Nun zählt es zur Crux der Tagespolitik, daß der in ihrer Mühle Wirkende nicht nur leicht aufgerieben wird, sondern mitunter auch seine eigenen „Illusionen“ verliert, sprich: an der ursprünglichen Zielsetzung verzweifelt und sie allmählich selbst vernachlässigt. Mit Clausewitz gliedert sich die Kriegskunst in die Taktik als operative Führung und in die Strategie, zu der die eigentliche Zielsetzung und die grundsätzlichen Entscheidungen und Maßnahmen zählen. Da die beste Taktik nichts hilft, wenn die Strategie falsch, unklar oder aufgegeben ist, erhellt sich auch für den politischen Praktiker der Wert langfristiger Kultur-und Metapolitik.
ZIELSETZUNG UND PLANUNG
Nicht nur Wirtschaftsmanager sind gut beraten, sich an die Clausewitzschen Lehren zu halten, sondern auch Politiker. Für jede politische Gemeinschaft erarbeitet die Kulturpolitik die eigentlichen ideellen Werte und Zielsetzungen und stellt die grundsätzlichen strukturellen Weichen. Auf ihrer Grundlage trifft dann die Tagespolitik ihre Maßnahmen und setzt die ihr zur Verfügung stehenden Mittel planmäßig ein. Wie jede militärische strategische Planung und jeder Finanz- wie Marketingplan eines Unternehmens muß auch die politische Strategie flexibel sein, Zwischen- und Rückzugszielen aufstellen, Rückkoppelungseffekte wie Gegenmaßnahmen berücksichtigen, Alternativen erarbeiten – und trotzdem die ursprüngliche Zielsetzung nie aus dem Auge verlieren.
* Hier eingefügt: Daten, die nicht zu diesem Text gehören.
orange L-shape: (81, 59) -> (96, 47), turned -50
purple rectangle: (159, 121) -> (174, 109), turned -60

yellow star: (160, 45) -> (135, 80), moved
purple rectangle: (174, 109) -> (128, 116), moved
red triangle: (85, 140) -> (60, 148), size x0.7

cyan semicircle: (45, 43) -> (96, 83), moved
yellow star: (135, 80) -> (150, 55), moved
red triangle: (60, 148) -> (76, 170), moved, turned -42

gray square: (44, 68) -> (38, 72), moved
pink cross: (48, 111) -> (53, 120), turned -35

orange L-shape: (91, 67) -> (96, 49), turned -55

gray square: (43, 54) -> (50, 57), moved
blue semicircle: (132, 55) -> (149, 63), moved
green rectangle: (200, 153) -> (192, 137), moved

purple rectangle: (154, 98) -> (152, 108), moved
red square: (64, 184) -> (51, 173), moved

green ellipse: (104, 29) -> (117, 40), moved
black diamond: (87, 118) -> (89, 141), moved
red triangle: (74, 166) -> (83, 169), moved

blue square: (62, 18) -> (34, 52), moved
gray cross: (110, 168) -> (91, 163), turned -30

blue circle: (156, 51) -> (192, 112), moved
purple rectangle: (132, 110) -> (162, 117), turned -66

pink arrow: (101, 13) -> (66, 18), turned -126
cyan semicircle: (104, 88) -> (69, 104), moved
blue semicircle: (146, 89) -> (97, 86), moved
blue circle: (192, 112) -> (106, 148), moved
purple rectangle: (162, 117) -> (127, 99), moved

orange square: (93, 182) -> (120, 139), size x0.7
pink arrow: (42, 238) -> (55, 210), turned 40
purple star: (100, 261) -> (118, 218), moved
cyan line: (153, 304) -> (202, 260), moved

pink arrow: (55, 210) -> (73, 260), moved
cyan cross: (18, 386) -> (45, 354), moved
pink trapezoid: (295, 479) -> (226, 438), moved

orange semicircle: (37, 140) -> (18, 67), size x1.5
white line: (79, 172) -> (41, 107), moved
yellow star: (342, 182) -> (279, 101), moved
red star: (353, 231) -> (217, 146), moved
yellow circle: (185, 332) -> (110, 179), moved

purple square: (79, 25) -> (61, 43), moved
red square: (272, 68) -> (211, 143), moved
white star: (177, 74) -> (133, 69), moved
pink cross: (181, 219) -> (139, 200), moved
Dafür ihre kulturpolitischen oder „theoretischen“ Medien zu haben und zu pflegen, tut jeder praktischen Politik gut. Hier treffen Strukturpolitik und Tagespolitik aufeinander, überschneiden sich und befruchten einander wechselseitig. Mag der Erfolg auch alternativer Magazine, Blocks, Internetbeiträge und sozialer Medien nicht so ohne weiteres zutage treten, so weiß doch jeder Eingeweihte von ihrem Einfluß. Je hektischer die Schlammschlachten einer demagogischen Tagespolitik ausfallen, desto wichtiger ist es selbst für die ihn ihnen Stehenden, Langzeitperspektiven und Grundsatzziele rekapituliert zu erhalten.